I don't know what to say. I don't know how to explain that no one has ever wanted to keep me before, that every other placement I've ever had has ended with a packed garbage bag and a car ride to somewhere new, that I've never been part of anything permanent. I don't know how to tell them that I don't know how to be someone's family, that I'm still waiting for them to realize I'm not worth keeping.

"I can pay rent," I manage to say. "Now that I'm working, I can contribute to expenses, help with—"

"We'll figure that out," Rosalyn interrupts gently, squeezing my hand. "But that's not the point. The point is that you have a home here. You belong here. For as long as you need it. For as long as you want it. This is where you belong. Do you understand?"

I nod because I can't speak. My throat is too tight.

But my eyes are burning and Rosalyn is looking at me with so much love and Mitchell is nodding like this is the most natural thing in the world.

"Thank you," I whisper, because it's all I can say, all I can force past the lump in my throat.

But I stay.

I stay in my room at the Reyes house, with the sounds of the other kids through the walls, with Rosalyn's cooking filling the house withsmells that mean home, with Mitchell's quiet wisdom and the beautiful chaos of Sunday dinners when the house overflows with laughter and noise and life.
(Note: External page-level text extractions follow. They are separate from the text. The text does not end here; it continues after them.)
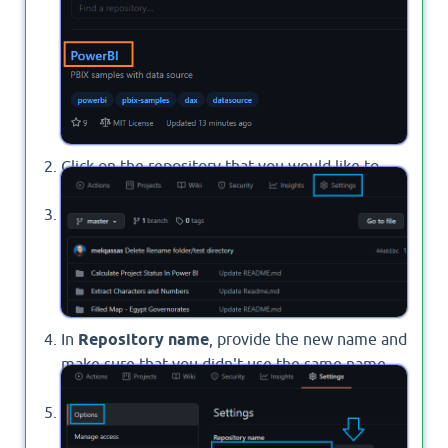
Repoistories
.
Click on the repository that you would like to
rename.
From the above menu, click on "
Settings
".
In
Repository name
, provide the new name and
make sure that you didn't use the same name
before.
Finally, Click the
Rename
button.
I stay because they asked me to, because they want me to, because for the first time in my life I have a home that isn't going to kick me out, a family that isn't going to give up on me.

I'm deep into my electrical apprenticeship now, and my boss, Frank, tells me I'm the best first-year he's had in a decade. He's started bringing me to the complicated jobs, the ones where precision matters, where one mistake could cost thousands. He trusts me with the work that most apprentices don't get to touch until year three. He mentions raises, talks about fast-tracking my training, about how I could have my own crew someday if I stay on this path.

My life is coming together in ways I never thought possible, in ways that feel like they're happening to someone else. I have a career path, a family that loves me, a room in a house full of people who would miss me if I was gone.

Everything I ever wanted.

Everything except Jay.

I've spent almost a third of my life looking for someone who seems determined to stay lost, who seems to have vanished into thin air.